Больше он с нею не шутил.

Репетиция была долгой – Гилберт не рассчитывал на неё, так что даже пришлось позвонить на работу, предупредить, что задерживается. Режиссёр долго «сыгрывал» их, устраивая читку то одной, то другой сцены. С Оливией он прорабатывал каждую фразу, с Гилбертом – каждую третью, что только убедило его в том, что роль ему досталась только на время поиска основного актёра. Холодность партнёрши удивляла его. Они читали, и он то и дело украдкой разглядывал в пыльном свете прожекторов её профиль. Холодность казалась ему чрезмерной, наигранной. Его ело любопытство, из-за чего она старается произвести на всех такое отталкивающее впечатление. Играть с нею было интересно; Гилберт чувствовал, как почти без усилий может увести её за собой, и она легко поддавалась его манере. И это опять было странно – то, что с такой уверенной холодностью она была так ведома.

– Я жду вас завтра, ровно в восемь, – строго сказал режиссёр, и Гилберт принялся торопливо думать, как ему разрулить расписание ради этих временных репетиций. Оливия холодно кивнула им на прощанье, сердито стуча каблуками по пути к гримуборной.

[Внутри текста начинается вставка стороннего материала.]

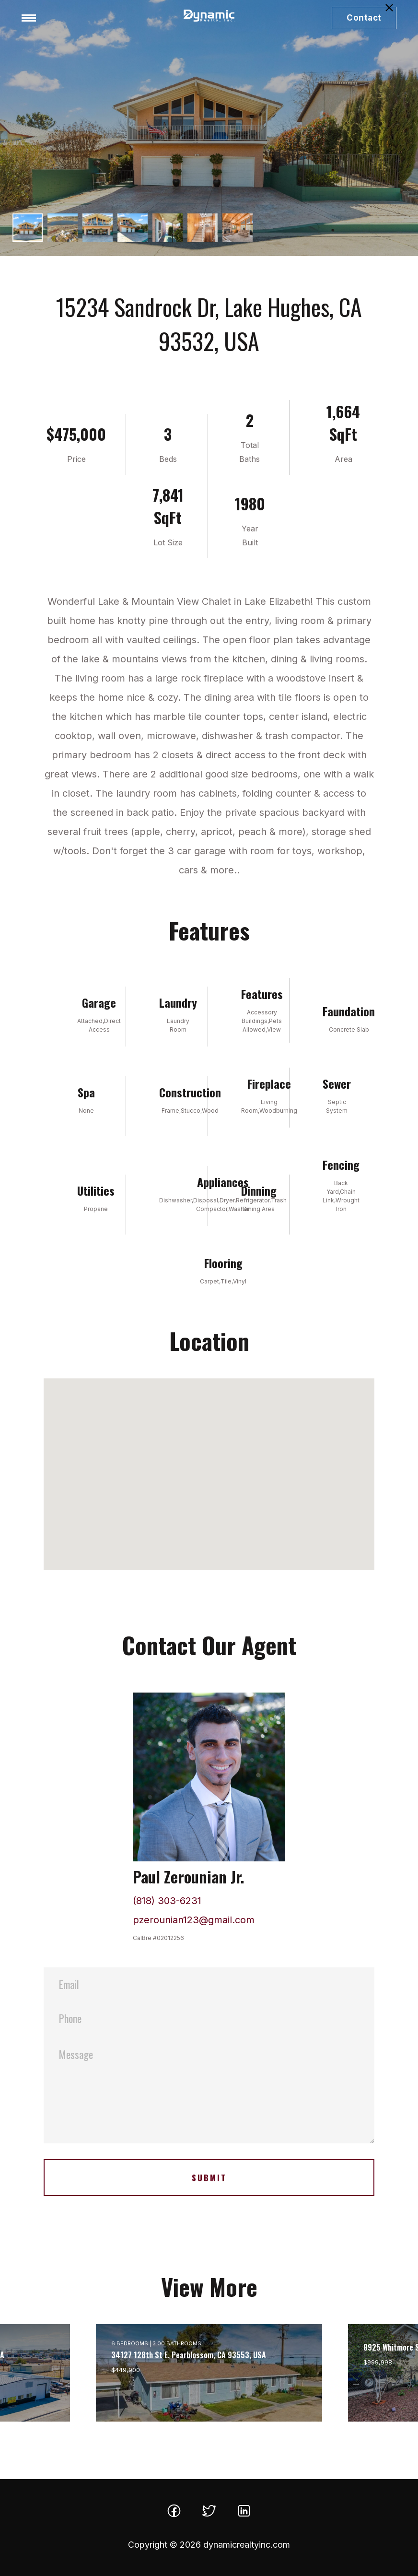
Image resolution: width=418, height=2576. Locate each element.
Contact (364, 18)
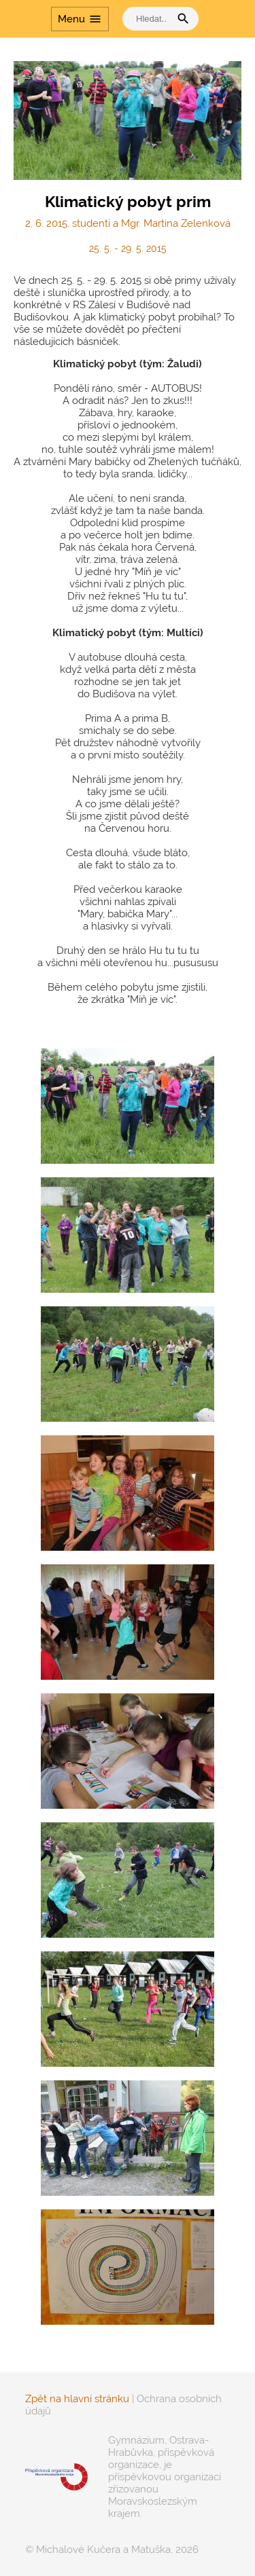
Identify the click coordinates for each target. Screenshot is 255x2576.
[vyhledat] (149, 19)
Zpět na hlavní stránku (77, 2399)
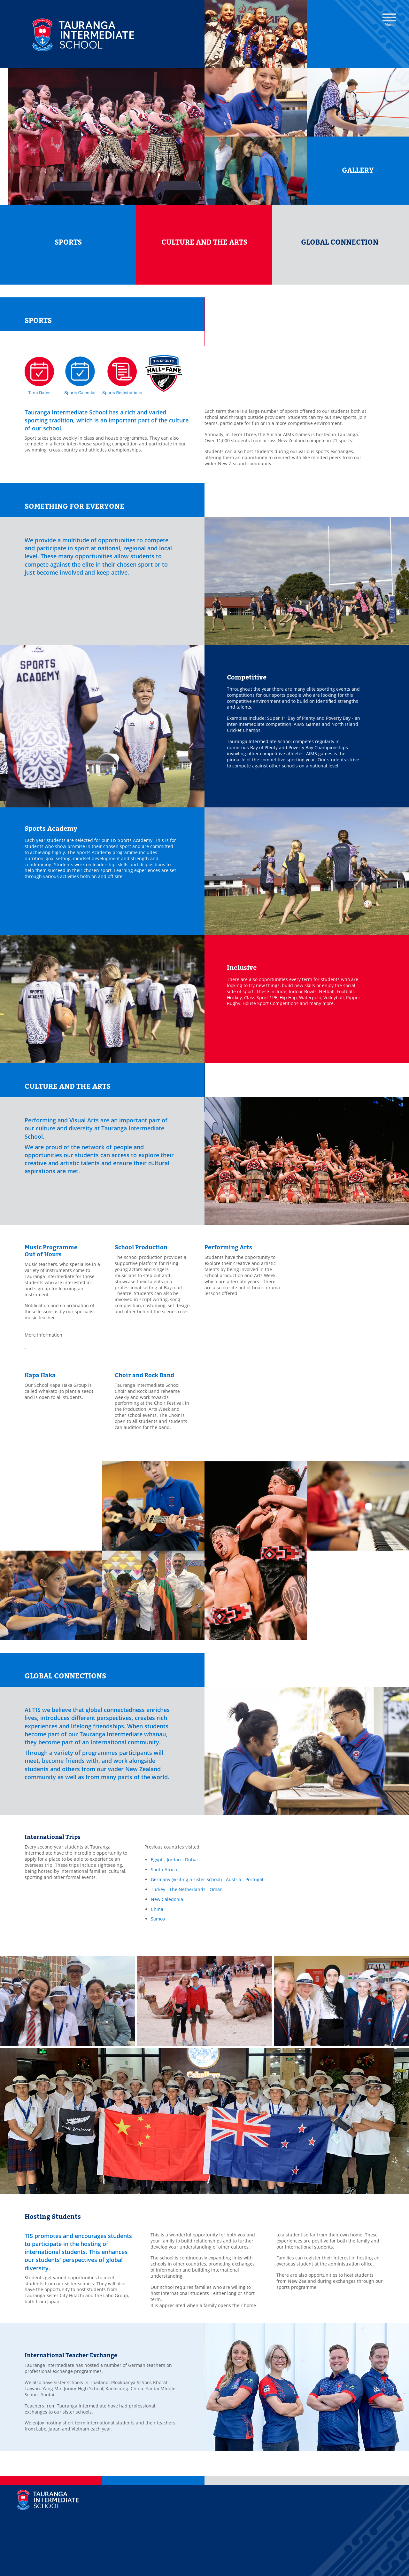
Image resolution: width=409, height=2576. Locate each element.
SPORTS (68, 242)
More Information (43, 1335)
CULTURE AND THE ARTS (204, 242)
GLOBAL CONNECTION (340, 242)
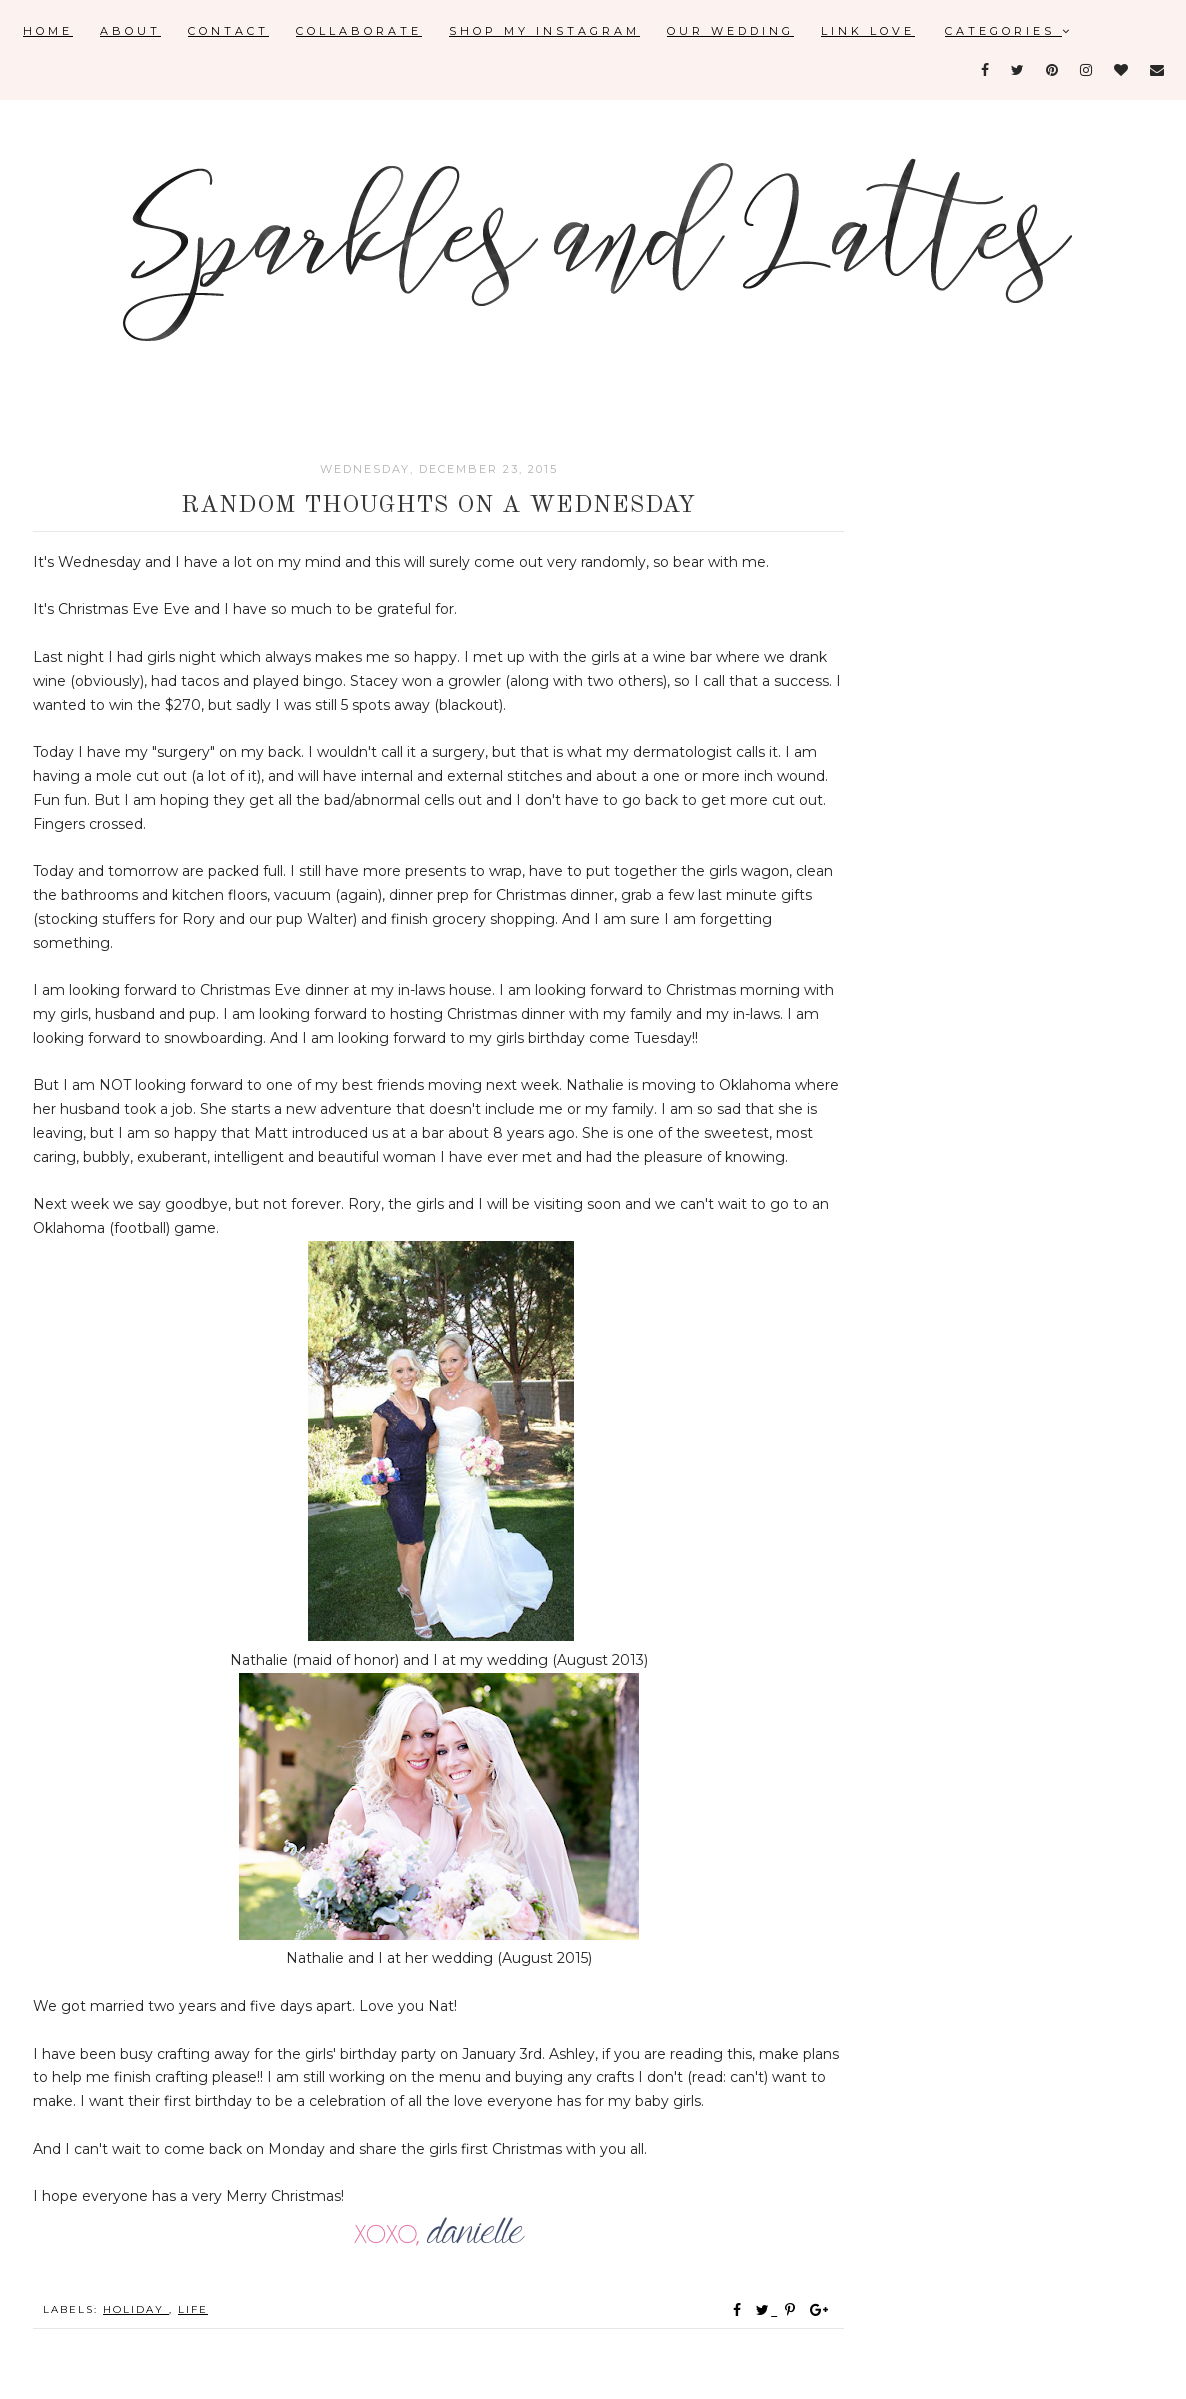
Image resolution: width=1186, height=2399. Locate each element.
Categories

Бывает, что ещё не заболев, иногда чувствуешь приближение болезни; угадываешь её близость и с тяжестью понимаешь, что болезни не избежать. Так и произошло с ним в тот вечер – как изматывающее недомогание, он предчувствовал свою любовь, ещё не обретшую чёткой формы. Стремясь успеть-таки хоть на одну из работ, Гилберт быстро шёл по коридору, когда заметил, что один из шнурков опять развязался. Оливия ждала кого-то на диванчике в холле, и он, наклонившись, совершенно случайно повернулся и, так и сидя на корточках, заметил её глаза.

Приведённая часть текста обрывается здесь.